When I started this blog, I had promised that it would not only be about public policy and development issues, but would also feature stories of inspiring individuals, stories of hope and human spirit. I came across one such story in the heart of a favela or slum in an enchanting city on the north eastern coast of Brazil, Salvador, the original capital of the Portuguese colony.

Enderson Araujo is a 21-year-old who grew up in Sussuarana, one of the dangerous favelas still plagued by the drug trade that swallows a lot of the young people. However, a media workshop that taught young black people communication technology and the importance of communication changed his whole life. Inspired by the power of finding a voice through communication, Enderson went on to start a weekly community newspaper called Midia Periferica.

Periferia refers to favelas that often exist at the periphery of cities often physically and also metaphorically when it comes to provision of civic amenities. Midia Periferica was meant to give voice to the periferia or favelas. "After the media workshop by the Institute of Ethnic Media, where they talked about the right to communication, I thought about the situation in my community and all its problems. I decided that we needed to give a voice to the community as the traditional mainstream media only showed the drugs, violence and police action here. That's not all that is there to favelas. It is also a place where people live and work and I felt the need to show the positive things too," explains Enderson.

Midia Pereferica started by telling stories from the favelas on social media like facebook. "Everything started with just a cellphone to access the internet and social networks where stories were told. Pay 50 cents and you get internet connection for the whole day. Slowly even the traditional media started using our stories and talking to us as sources and even asking us to write for them. We might not have high education, but we communicate in our own way," says Enderson who had discontinued his studies to work to help his family. He is now studying to complete the final year of high school.

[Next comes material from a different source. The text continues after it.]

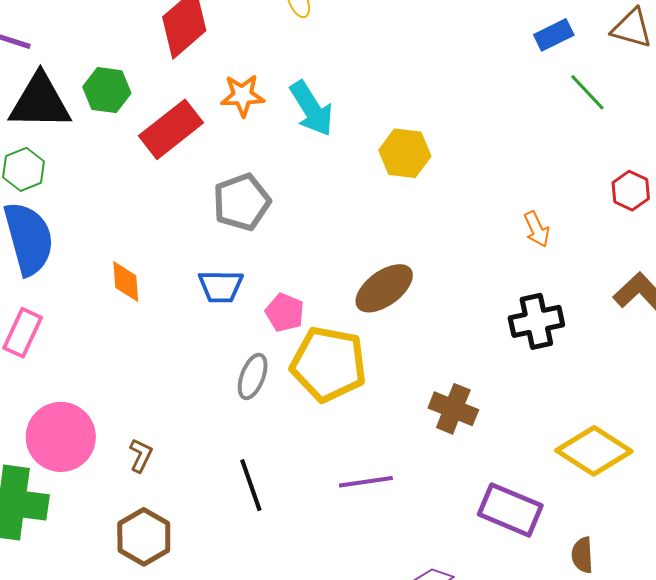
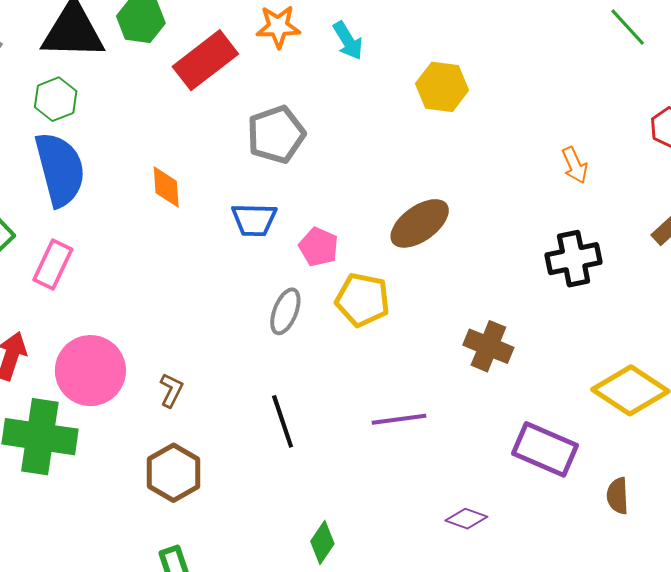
cyan arrow: (311, 109) -> (348, 41), size x0.7
orange diamond: (126, 282) -> (166, 187), moved
yellow pentagon: (329, 364) -> (363, 300), size x0.7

The weekly newspaper was started when they realized that the reach of social networks was limited to just the people with internet access. The newspaper is just two sides of an A4 size sheet designed using Word software, photos clicked with cellphone cameras and a 100 copies printed on a laserjet printer in the backroom of a shop, which serves as the office of Midia Periferica. The 100 copies are distributed free in Sussuarana. "We have started getting advertisements from local businesses and that is keeping us going for now. The secretary for affirmative action of Salvador has also promised us funding," says Enderson, who is reporter, editor, publisher all rolled into one. A group of like-minded young people from the favela is also part of this venture now.

Midia Periferica draws attention to problems of bad roads, lack of health facilities, poor garbage collection and inadequate public transport facilities, problems of everyday life in Sussuarana, which mainstream media, with its one dimensional focus on drugs and violence in favelas, is said to ignore.

Moving beyond Sussuarana, Midia Periferica is trying to forge ties with other favelas across the city. Enderson and his group are constantly innovating and coming up with new ideas to give voice to the favelas. The latest is called Postcards from the Periphery where people from favelas send in their favourite images clicked in their favelas. The relatively recent project has already yielded some stunning images of favelas encouraging an entirely different way of looking at these spaces teeming with people.

Questioning the consolidation of mainstream media ownership in Brazil, Enderson and his group work to promote the democratisation of communication made possible by the internet and argue for greater plurality of voices in the media. Today, Enderson, a confident and tech savvy communicator, has come a long way from where he started two years back. He is one of the coordinators of a National Network of Adolescents and Young Communicators who appears frequently on television shows and address meetings in Rio and Brasilia on the right to communication, an inspiration for youth in favelas across the country.